Jakarta, - Mantan Penyidik Senior Komisi Pemberantasan Korupsi (KPK), Praswad Nugraha menyatakan bahwa ada intervensi politik dalam pelimpahan penyidikan tersangka mantan Jampidsus Febrie Adriansyah dari Kortastipidkor Polri ke Kejaksaan Agung.

“Sprindiknya ini keluar di tanggal 4 Juli 2026, lalu ditutup atau dialihkan penyidikannya di tanggal 11 Juli 2026, jadi hanya 7 hari. Bayangkan apa yang kemudian bisa dilakukan oleh teman-teman penyidik dalam waktu hanya 7 hari,” kata Praswad dalam dialog Sapa Indonesia Pagi Kompas TV, Senin (13/7/2026).

“Hal ini terjadi karena apa, karena ya satu-satunya alasan adalah karena adanya intervensi politik.”

Praswad pun menilai kasus yang disangkakan terhadap mantan Jampidsus Febrie Adriansyah rawan dipraperadilankan. Sebab, dalam penetapannya sebagai tersangka, diduga Kortastipidkor Polri tidak memeriksanya terlebih dulu sebagai saksi.

Selain itu, Praswad menambahkan, Febrie Adriansyah yang statusnya sudah tersangka untuk 3 kasus dugaan korupsi juga belum ditahan.

“Jadi kalau misalnya seperti ini situasinya, tersangkanya belum ditahan, maka tidak ada argo. Kalau bahasa kami di KPK, kalau ada OTT kan ada argonya, ini 1 x 24 jam harus ditetapkan tersangka lalu berlakulah (penahanan) 20, 40, 30, 30 (hari), total 120 hari harus limpah ke Kejaksaan. Nah ini enggak pernah ada,” ujar Praswad.

“Maka bisa berlarut-larut seperti kasus Firli Bahuri. Sampai sekarang tidak ada penahanan. Sprindiknya jalan dan tidak ada penahanan.”

Menurut Praswad, dengan kondisi tidak ada penahanan dan ‘argo’ dalam kasus yang disangkakan terhadap Febrie Adriansyah maka bisa jadi ada upaya praperadilan.

“Secara substansi kalau misalnya diuji di pengadilan, mengapa sprindiknya hanya 7 hari itu sudah sulit itu dijawab,” ucap Praswad.

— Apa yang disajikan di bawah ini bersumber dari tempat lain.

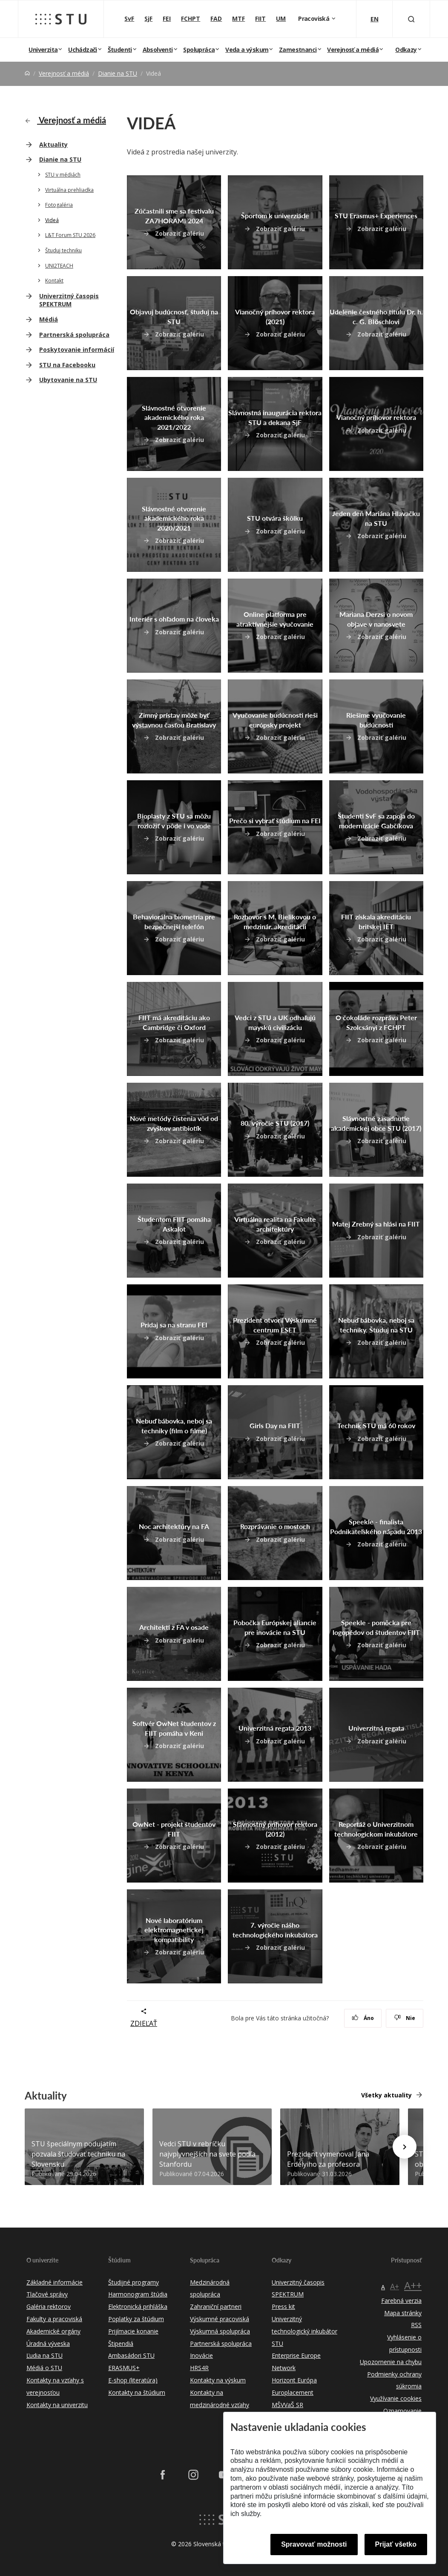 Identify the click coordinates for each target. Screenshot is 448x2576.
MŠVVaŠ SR (287, 2405)
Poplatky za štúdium (136, 2319)
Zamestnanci (297, 50)
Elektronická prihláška (137, 2306)
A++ (413, 2285)
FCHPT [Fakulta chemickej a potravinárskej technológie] (190, 18)
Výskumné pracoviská (219, 2319)
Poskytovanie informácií (76, 349)
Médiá (48, 319)
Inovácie (201, 2355)
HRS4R (199, 2368)
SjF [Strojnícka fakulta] (148, 18)
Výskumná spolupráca (220, 2331)
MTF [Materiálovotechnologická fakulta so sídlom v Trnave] (238, 18)
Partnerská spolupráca (74, 335)
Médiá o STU (44, 2368)
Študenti (120, 50)
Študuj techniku (63, 250)
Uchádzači (82, 50)
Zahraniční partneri (215, 2306)
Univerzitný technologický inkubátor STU (304, 2331)
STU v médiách (62, 174)
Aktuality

Praswad menegaskan, dirinya tidak meragukan kompetensi dan kapabilitas penyidik Kortastipidkor maupun Kejaksaan Agung. Namun, Praswad menekankan, dalam kasus ini Febrie Adriansyah masih berstatus sebagai jaksa karena dia hanya mundur dari jabatannya sebagai Jampidsus.

“Tetap sebagai seorang Jaksa ya, memiliki jabatan tinggi dan punya rentang panjang (dalam karier), mungkin sekitar 30-an tahun berkarir dan pastinya akan ada ewuh pakewuh atau sungkan untuk melakukan pemeriksaan terhadap jenderal bintang 3 dan lain-lain,” ujar Praswad.

“Nah, hal seperti ini memang juga enggak bisa kita anggap tidak ada, ini adalah sesuatu yang nyata di dalam lembaga penegak hukum. Kita ada ada struktur yang junior, senior, ada kepangkatan, ada garis komando yang juga harus kita hormati di dalam proses penegakan hukum.”